Task requirements: The data below is to be copied exactly, line by line.

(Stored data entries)
# # # # # # #

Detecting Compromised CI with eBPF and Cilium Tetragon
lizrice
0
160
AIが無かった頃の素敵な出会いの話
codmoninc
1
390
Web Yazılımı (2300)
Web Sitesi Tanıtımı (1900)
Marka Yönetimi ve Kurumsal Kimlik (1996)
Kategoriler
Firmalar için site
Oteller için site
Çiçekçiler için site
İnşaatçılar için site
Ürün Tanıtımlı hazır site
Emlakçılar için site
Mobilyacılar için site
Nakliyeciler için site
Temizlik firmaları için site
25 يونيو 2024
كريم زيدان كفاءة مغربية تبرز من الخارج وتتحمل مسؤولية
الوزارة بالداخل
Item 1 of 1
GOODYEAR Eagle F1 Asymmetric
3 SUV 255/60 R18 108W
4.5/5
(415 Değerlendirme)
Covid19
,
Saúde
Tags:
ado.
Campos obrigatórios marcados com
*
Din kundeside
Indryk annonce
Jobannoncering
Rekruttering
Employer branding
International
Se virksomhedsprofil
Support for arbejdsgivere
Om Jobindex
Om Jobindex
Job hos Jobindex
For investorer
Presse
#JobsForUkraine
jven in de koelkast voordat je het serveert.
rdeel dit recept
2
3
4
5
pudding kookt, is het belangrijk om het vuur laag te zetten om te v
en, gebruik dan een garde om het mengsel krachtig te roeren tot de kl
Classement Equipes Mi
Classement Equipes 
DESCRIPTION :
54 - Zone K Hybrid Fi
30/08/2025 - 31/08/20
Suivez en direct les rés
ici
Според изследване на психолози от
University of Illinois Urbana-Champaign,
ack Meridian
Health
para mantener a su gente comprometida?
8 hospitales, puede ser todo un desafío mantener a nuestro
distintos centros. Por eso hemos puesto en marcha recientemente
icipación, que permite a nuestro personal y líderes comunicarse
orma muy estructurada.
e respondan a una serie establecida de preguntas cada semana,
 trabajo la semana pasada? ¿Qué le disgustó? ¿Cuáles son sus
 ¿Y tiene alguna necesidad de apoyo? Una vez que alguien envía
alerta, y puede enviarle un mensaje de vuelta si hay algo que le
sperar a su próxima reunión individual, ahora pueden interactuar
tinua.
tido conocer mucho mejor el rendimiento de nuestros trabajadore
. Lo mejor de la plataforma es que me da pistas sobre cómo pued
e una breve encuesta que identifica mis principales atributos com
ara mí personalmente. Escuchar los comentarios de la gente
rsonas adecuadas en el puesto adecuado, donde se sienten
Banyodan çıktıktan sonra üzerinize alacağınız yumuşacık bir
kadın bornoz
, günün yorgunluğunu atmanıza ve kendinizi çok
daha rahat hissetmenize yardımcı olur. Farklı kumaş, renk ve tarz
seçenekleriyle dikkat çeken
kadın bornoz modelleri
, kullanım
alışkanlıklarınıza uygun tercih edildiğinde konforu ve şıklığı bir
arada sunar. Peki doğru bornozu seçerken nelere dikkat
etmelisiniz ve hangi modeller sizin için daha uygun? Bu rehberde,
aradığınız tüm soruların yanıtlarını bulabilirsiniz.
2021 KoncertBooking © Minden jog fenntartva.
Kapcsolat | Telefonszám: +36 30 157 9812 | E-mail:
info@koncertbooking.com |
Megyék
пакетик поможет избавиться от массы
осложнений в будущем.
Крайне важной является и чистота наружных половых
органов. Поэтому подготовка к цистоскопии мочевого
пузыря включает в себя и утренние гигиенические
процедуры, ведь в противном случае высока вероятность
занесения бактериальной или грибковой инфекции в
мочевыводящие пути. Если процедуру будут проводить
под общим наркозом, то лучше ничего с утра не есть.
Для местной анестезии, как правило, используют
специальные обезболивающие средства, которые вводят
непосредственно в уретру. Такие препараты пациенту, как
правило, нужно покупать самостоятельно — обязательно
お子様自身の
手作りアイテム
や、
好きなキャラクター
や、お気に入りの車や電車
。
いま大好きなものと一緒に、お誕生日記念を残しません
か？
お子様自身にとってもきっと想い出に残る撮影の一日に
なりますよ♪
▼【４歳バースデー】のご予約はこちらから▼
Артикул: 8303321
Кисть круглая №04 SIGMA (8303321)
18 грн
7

# # # # # # #

Answer to the problem:
Detecting Compromised CI with eBPF and Cilium Tetragon
lizrice
0
160
AIが無かった頃の素敵な出会いの話
codmoninc
1
390
Web Yazılımı (2300)
Web Sitesi Tanıtımı (1900)
Marka Yönetimi ve Kurumsal Kimlik (1996)
Kategoriler
Firmalar için site
Oteller için site
Çiçekçiler için site
İnşaatçılar için site
Ürün Tanıtımlı hazır site
Emlakçılar için site
Mobilyacılar için site
Nakliyeciler için site
Temizlik firmaları için site
25 يونيو 2024
كريم زيدان كفاءة مغربية تبرز من الخارج وتتحمل مسؤولية
الوزارة بالداخل
Item 1 of 1
GOODYEAR Eagle F1 Asymmetric
3 SUV 255/60 R18 108W
4.5/5
(415 Değerlendirme)
Covid19
,
Saúde
Tags:
ado.
Campos obrigatórios marcados com
*
Din kundeside
Indryk annonce
Jobannoncering
Rekruttering
Employer branding
International
Se virksomhedsprofil
Support for arbejdsgivere
Om Jobindex
Om Jobindex
Job hos Jobindex
For investorer
Presse
#JobsForUkraine
jven in de koelkast voordat je het serveert.
rdeel dit recept
2
3
4
5
pudding kookt, is het belangrijk om het vuur laag te zetten om te v
en, gebruik dan een garde om het mengsel krachtig te roeren tot de kl
Classement Equipes Mi
Classement Equipes 
DESCRIPTION :
54 - Zone K Hybrid Fi
30/08/2025 - 31/08/20
Suivez en direct les rés
ici
Според изследване на психолози от
University of Illinois Urbana-Champaign,
ack Meridian
Health
para mantener a su gente comprometida?
8 hospitales, puede ser todo un desafío mantener a nuestro
distintos centros. Por eso hemos puesto en marcha recientemente
icipación, que permite a nuestro personal y líderes comunicarse
orma muy estructurada.
e respondan a una serie establecida de preguntas cada semana,
 trabajo la semana pasada? ¿Qué le disgustó? ¿Cuáles son sus
 ¿Y tiene alguna necesidad de apoyo? Una vez que alguien envía
alerta, y puede enviarle un mensaje de vuelta si hay algo que le
sperar a su próxima reunión individual, ahora pueden interactuar
tinua.
tido conocer mucho mejor el rendimiento de nuestros trabajadore
. Lo mejor de la plataforma es que me da pistas sobre cómo pued
e una breve encuesta que identifica mis principales atributos com
ara mí personalmente. Escuchar los comentarios de la gente
rsonas adecuadas en el puesto adecuado, donde se sienten
Banyodan çıktıktan sonra üzerinize alacağınız yumuşacık bir
kadın bornoz
, günün yorgunluğunu atmanıza ve kendinizi çok
daha rahat hissetmenize yardımcı olur. Farklı kumaş, renk ve tarz
seçenekleriyle dikkat çeken
kadın bornoz modelleri
, kullanım
alışkanlıklarınıza uygun tercih edildiğinde konforu ve şıklığı bir
arada sunar. Peki doğru bornozu seçerken nelere dikkat
etmelisiniz ve hangi modeller sizin için daha uygun? Bu rehberde,
aradığınız tüm soruların yanıtlarını bulabilirsiniz.
2021 KoncertBooking © Minden jog fenntartva.
Kapcsolat | Telefonszám: +36 30 157 9812 | E-mail:
info@koncertbooking.com |
Megyék
пакетик поможет избавиться от массы
осложнений в будущем.
Крайне важной является и чистота наружных половых
органов. Поэтому подготовка к цистоскопии мочевого
пузыря включает в себя и утренние гигиенические
процедуры, ведь в противном случае высока вероятность
занесения бактериальной или грибковой инфекции в
мочевыводящие пути. Если процедуру будут проводить
под общим наркозом, то лучше ничего с утра не есть.
Для местной анестезии, как правило, используют
специальные обезболивающие средства, которые вводят
непосредственно в уретру. Такие препараты пациенту, как
правило, нужно покупать самостоятельно — обязательно
お子様自身の
手作りアイテム
や、
好きなキャラクター
や、お気に入りの車や電車
。
いま大好きなものと一緒に、お誕生日記念を残しません
か？
お子様自身にとってもきっと想い出に残る撮影の一日に
なりますよ♪
▼【４歳バースデー】のご予約はこちらから▼
Артикул: 8303321
Кисть круглая №04 SIGMA (8303321)
18 грн
7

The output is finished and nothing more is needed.